The per-proto content files mean editing one .proto regenerates only its five siblings (incremental friendly); the per-package stitcher means register_types is naturally one fn per package, so multi-file packages (e.g. seven WKT files in google.protobuf) no longer collide.

No convenience re-exports. Short-path aliases like pub use __buffa::view::* at package level are deliberately not emitted. They would make pkg::FooView work in the common case but silently change meaning (or disappear) when a user-defined message FooView exists — a "clean 95% / surprising 5%" pattern that trades predictability for brevity. The canonical __buffa:: path is the only path; it is unconditional.

3. MessageField<T> — Ergonomic Optional Messages

Prost uses Option<Box<M>> for optional message fields, which creates unwrapping ceremony everywhere:

let name = msg.address.as_ref().unwrap().street.as_ref().unwrap();

Buffa uses a wrapper type MessageField<T>, which dereferences to a default instance when unset:

// Buffa: just works
let name = &msg.address.street;

// Check if actually set
if msg.address.is_set() { ... }

// Mutate (initializes to default if unset)
msg.address.get_or_insert_default().street = "123 Main St".into();

MessageField<T> is heap-allocated (Option<Box<T>> internally) so the struct size stays small, but the Deref impl provides transparent read access through a lazily-initialized &'static T default singleton.

4. EnumValue<T> — Type-Safe Open Enums

Prost represents all enum fields as i32, losing type safety. Buffa generates Rust enums and wraps open-enum fields in EnumValue<T>:

#[derive(Clone, Copy, PartialEq, Eq, Hash, Debug)]
#[repr(i32)]
pub enum PhoneType {
    MOBILE = 0,   // variant names are verbatim from the .proto — no case transform
    HOME = 1,
    WORK = 2,
}

pub enum EnumValue<T: Enumeration> {
    Known(T),
    Unknown(i32),
}

For open enums (default in editions), the field type is EnumValue<PhoneType> — preserving unknown values for round-tripping while giving match ergonomics for known variants.

For closed enums, the field type is PhoneType directly, and unknown values are routed to unknown fields during decoding.
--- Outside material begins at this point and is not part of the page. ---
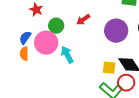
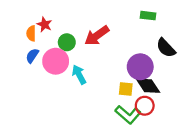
red arrow: (83, 20) -> (97, 36), size x1.6
purple circle: (116, 31) -> (140, 67), moved
orange semicircle: (24, 54) -> (31, 33), moved

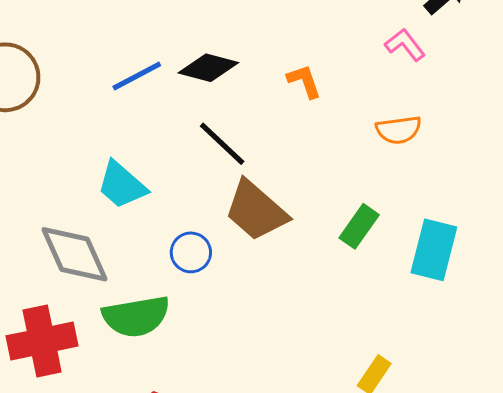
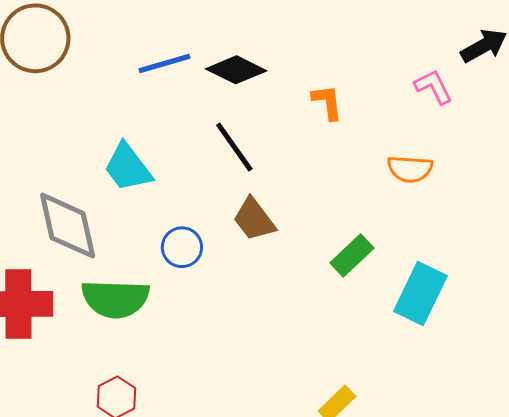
brown trapezoid: (256, 211) -> (254, 219), size x0.7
5. Cached Encoded Size — Linear-Time Serialization

Prost recomputes message sizes at every nesting level during serialization, leading to potentially exponential time for deeply nested messages. Buffa fixes this with CachedSize:

pub struct CachedSize {
    size: AtomicU32,  // Relaxed ordering — free on all major platforms
}

Each generated message struct contains a CachedSize field. Serialization is a two-pass process:

  1. compute_size() — walks the message tree, computes sizes bottom-up, caches each message's size in its CachedSize field.
  2. write_to() — walks the tree again, writing bytes and using cached sizes for length-prefixed sub-message headers.

Both passes are O(n) in the total message size. The C++ protobuf implementation has used this approach from the start.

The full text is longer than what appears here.